Wadsworth moved back to Philadelphia in 1869 and continued to minister there until his death on April 1, 1882. Dickinson's correspondence with others after Wadsworth's death reveals much of how greatly she esteemed him. In a letter to Elizabeth Holland, for example, she wrote "All other Surprise is at last monotonous, but the Death of the Loved is all moments - now - Love has but one Date - 'The first of April' / 'Yesterday, Today and Forever.'"

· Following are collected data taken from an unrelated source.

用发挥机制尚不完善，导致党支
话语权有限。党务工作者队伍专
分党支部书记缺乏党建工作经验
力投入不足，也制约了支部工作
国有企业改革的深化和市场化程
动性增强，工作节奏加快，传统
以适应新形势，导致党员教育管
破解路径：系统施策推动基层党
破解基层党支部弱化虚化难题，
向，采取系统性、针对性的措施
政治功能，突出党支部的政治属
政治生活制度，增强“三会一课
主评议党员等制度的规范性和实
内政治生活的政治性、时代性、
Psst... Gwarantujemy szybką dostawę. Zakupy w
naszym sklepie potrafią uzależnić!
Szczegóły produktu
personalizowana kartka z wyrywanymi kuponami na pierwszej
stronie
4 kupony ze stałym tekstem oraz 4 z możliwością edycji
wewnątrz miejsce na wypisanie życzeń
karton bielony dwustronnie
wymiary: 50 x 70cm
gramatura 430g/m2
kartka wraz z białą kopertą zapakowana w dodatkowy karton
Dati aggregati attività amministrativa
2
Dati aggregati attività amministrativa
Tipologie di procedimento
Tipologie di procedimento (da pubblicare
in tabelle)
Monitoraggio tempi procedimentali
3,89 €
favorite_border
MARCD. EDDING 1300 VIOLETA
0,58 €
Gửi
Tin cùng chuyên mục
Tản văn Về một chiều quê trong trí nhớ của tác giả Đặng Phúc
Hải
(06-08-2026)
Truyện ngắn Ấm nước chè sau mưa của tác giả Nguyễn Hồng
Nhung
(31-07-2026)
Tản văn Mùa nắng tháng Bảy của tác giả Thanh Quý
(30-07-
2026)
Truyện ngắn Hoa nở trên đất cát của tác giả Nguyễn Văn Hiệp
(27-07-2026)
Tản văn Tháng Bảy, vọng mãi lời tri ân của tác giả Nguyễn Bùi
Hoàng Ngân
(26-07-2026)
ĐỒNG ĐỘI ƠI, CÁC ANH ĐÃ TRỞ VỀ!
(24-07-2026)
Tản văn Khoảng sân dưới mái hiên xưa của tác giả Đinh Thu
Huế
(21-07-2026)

From 1882 until her death four years later, she also corresponded with James D. Clark, perhaps Wadsworth's closest friend, who sent her a volume of his sermons as well as his photograph, while she inquired about details concerning Wadsworth's life, and represented Wadsworth in a brief poem contained in one letter to Clark, which linked "the dead minister to the living Christ" (Benjamin Lease, Ibid., p. 33):
Obtaining but his own extent
In whatsoever Realm -
'Twas Christ's own personal Expanse
That bore him from the Tomb.
All the evidence that scholars have from the writings of both Charles Wadsworth and Emily Dickinson points to the known and certain facts that he was her greatly esteemed spiritual mentor and confidant, that he was and remained til death a happily married father of two, that her feelings for him clearly at some level ran deep. Beyond that, we need not inquire. There is a mystery in their relationship to be sure, which has generated much speculation. But not every mystery must be solved - where the historical record leaves off, sometimes at least we are better off not delving into what we do not know for certain. In the words of a favorite poet of Dickinson, Charlotte Brontë, "The human heart has hidden treasures, / In secret kept, in silence sealed;– / The thoughts, the hopes, the dreams, the pleasures, / Whose charms were broken if revealed."